Visual information is now an increasingly important part of the data ecosystem. While photos are captured and shared widely over the internet, methods for image search and organization remain unintuitive. The current state of the art in image organization extracts people, objects, location and time information from images and provides options for the automatic grouping of photos based on one of these attributes. As a next step in image organization, we believe that images need to be grouped based on the events they represent. However, such an event-based grouping of images is presently very primitive and imprecise.

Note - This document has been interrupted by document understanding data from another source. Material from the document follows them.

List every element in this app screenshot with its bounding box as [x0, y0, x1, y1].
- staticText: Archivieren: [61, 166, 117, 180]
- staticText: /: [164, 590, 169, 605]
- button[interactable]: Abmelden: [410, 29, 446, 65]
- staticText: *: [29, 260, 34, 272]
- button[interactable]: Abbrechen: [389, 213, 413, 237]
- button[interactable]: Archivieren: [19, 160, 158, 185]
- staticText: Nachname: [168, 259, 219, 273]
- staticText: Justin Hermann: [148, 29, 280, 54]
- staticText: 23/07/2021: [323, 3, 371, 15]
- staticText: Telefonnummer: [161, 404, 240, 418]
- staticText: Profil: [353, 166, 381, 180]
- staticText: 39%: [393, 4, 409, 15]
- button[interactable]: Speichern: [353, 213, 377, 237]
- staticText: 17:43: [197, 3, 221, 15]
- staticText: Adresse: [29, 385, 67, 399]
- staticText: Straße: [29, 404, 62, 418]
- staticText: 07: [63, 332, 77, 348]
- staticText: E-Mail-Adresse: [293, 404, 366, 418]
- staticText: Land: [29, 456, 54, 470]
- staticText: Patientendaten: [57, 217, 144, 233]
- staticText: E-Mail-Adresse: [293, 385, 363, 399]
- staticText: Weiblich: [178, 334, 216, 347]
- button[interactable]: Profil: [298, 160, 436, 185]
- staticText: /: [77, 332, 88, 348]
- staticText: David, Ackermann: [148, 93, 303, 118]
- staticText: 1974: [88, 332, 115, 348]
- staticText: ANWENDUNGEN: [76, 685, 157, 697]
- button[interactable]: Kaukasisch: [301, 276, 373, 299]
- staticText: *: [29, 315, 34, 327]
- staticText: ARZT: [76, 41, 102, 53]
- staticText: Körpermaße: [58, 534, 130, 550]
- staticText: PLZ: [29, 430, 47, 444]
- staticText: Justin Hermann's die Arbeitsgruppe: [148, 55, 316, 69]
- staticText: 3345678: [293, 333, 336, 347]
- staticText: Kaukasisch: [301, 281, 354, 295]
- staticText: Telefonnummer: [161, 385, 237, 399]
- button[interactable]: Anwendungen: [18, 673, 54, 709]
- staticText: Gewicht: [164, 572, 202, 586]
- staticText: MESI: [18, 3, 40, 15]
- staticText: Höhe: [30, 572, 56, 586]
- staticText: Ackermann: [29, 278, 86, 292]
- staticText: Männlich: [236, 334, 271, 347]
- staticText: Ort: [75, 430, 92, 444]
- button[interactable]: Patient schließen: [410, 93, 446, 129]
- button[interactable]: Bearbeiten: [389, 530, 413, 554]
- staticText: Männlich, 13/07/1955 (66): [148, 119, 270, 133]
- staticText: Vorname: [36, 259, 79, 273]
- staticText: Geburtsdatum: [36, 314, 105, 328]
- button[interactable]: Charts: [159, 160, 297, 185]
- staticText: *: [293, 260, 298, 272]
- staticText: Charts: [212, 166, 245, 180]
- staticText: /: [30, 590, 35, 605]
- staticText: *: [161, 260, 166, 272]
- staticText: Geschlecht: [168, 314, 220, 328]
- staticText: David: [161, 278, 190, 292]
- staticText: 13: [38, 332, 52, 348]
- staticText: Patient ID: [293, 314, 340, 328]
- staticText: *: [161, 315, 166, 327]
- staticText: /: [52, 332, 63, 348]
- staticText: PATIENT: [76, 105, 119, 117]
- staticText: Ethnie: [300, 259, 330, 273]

In this thesis, we present an event-based image organization approach, where the key-idea is to leverage visual concepts and spatio-temporal metadata of images in order to automatically infer their representative event; this approach combines clustering with probabilistic learning methods. Clustering is performed on images based on spatio-temporal metadata, where each cluster represents an event that occurred at a particular spatio-temporal point/region. We build probabilistic models that learn the associations between the different features and the predefined event labels of each cluster, and use the learned models to automatically infer the events in incoming photo streams. We evaluate efficiency of the proposed method by using a personal image data set, using metrics such as precision and recall.
The contributions of this thesis are two-fold. First, we use several web based sources for semantically augmenting the spatio-temporal metadata corresponding to the images, and second, we combine clustering with probabilistic learning to identify and annotate events in the photo stream, using the augmented metadata and visual image concepts.